Your task is to transcribe the records exactly, skipping every image.

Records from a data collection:
BEGIN
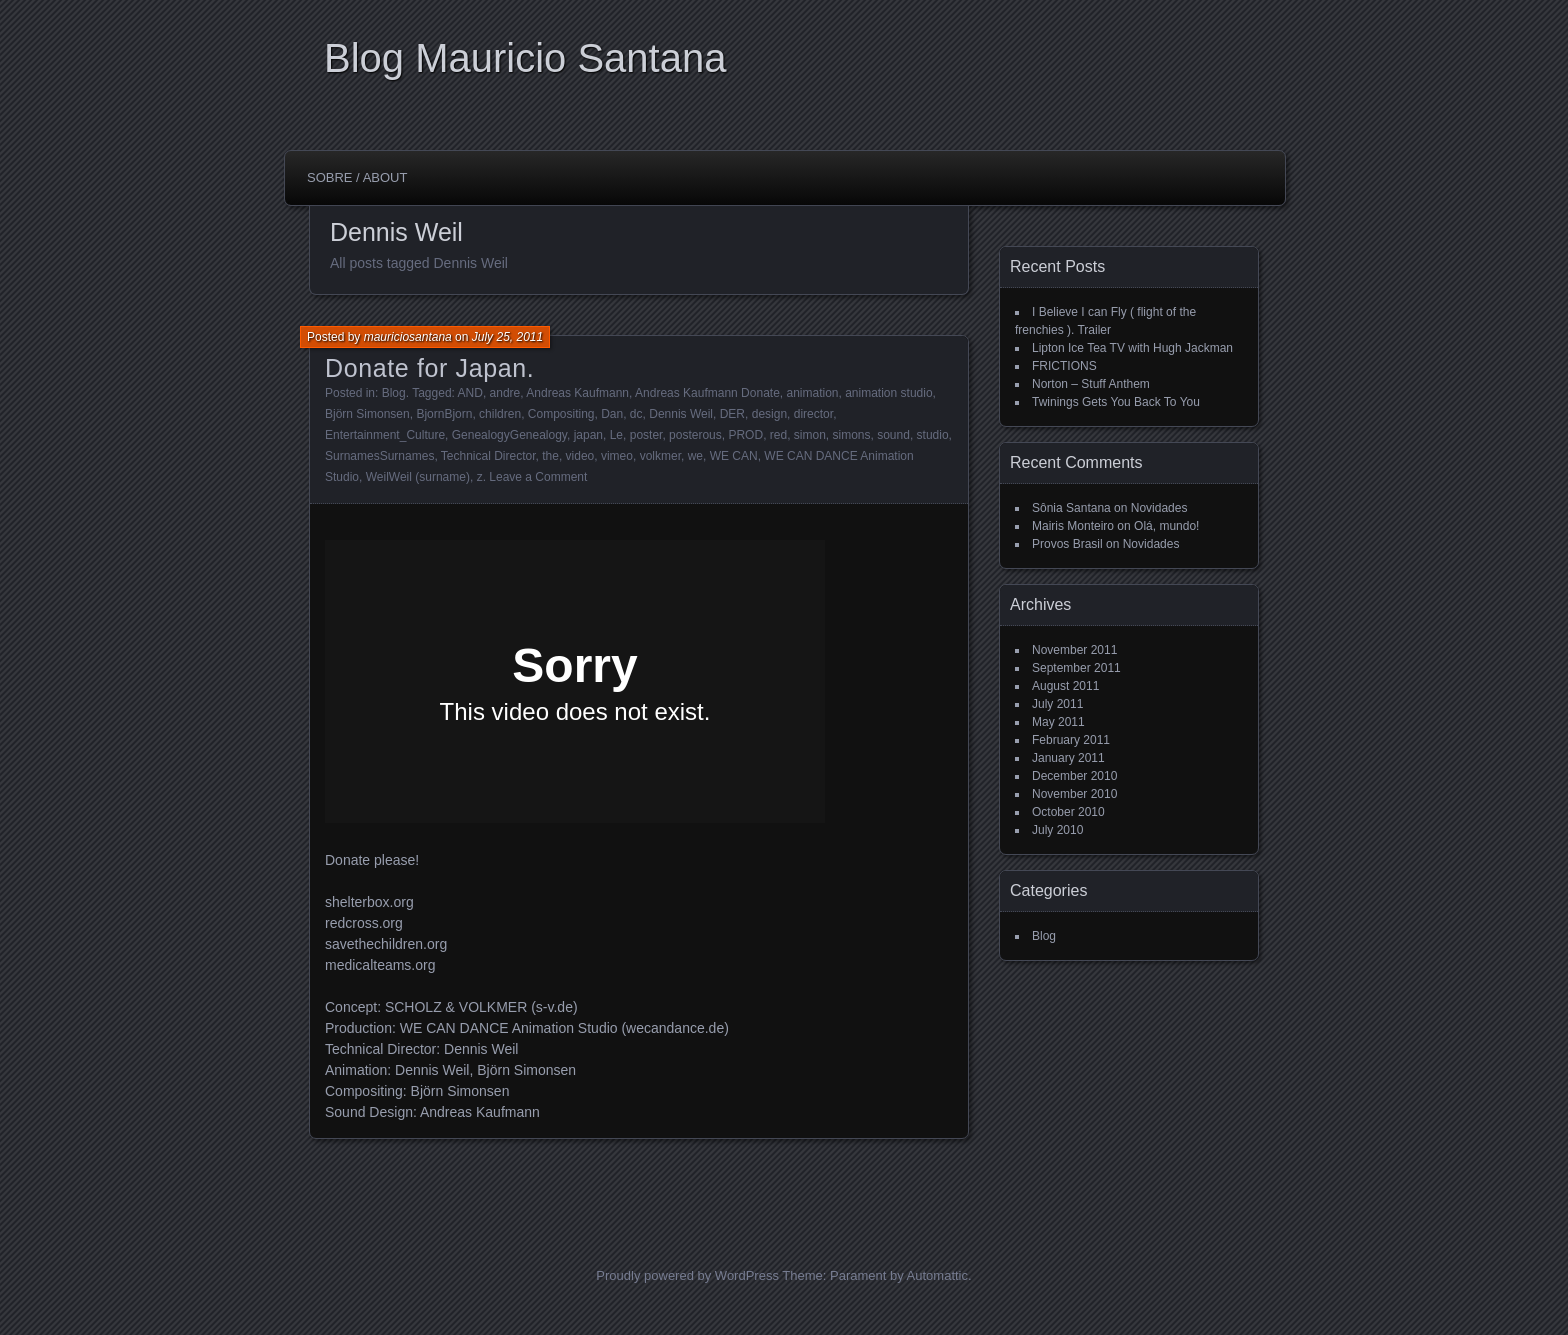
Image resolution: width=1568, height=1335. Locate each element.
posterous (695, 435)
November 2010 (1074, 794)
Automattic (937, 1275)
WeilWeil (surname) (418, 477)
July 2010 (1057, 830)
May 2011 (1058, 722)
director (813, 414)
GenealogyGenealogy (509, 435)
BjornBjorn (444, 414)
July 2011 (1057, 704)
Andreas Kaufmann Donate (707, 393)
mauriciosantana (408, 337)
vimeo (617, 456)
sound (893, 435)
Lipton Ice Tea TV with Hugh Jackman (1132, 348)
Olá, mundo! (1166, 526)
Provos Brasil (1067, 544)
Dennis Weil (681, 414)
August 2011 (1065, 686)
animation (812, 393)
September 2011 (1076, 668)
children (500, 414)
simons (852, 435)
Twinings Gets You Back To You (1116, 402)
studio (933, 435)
END
Response area:
Image resolution: width=1568, height=1335. Locate each element.
posterous (695, 435)
November 2010 (1074, 794)
Automattic (937, 1275)
WeilWeil (surname) (418, 477)
July 2010 (1057, 830)
May 2011 (1058, 722)
director (813, 414)
GenealogyGenealogy (509, 435)
BjornBjorn (444, 414)
July 2011 (1057, 704)
Andreas Kaufmann Donate (707, 393)
mauriciosantana (408, 337)
vimeo (617, 456)
sound (893, 435)
Lipton Ice Tea TV with Hugh Jackman (1132, 348)
Olá, mundo! (1166, 526)
Provos Brasil (1067, 544)
Dennis Weil (681, 414)
August 2011 (1065, 686)
animation (812, 393)
September 2011 (1076, 668)
children (500, 414)
simons (852, 435)
Twinings Gets You Back To You (1116, 402)
studio (933, 435)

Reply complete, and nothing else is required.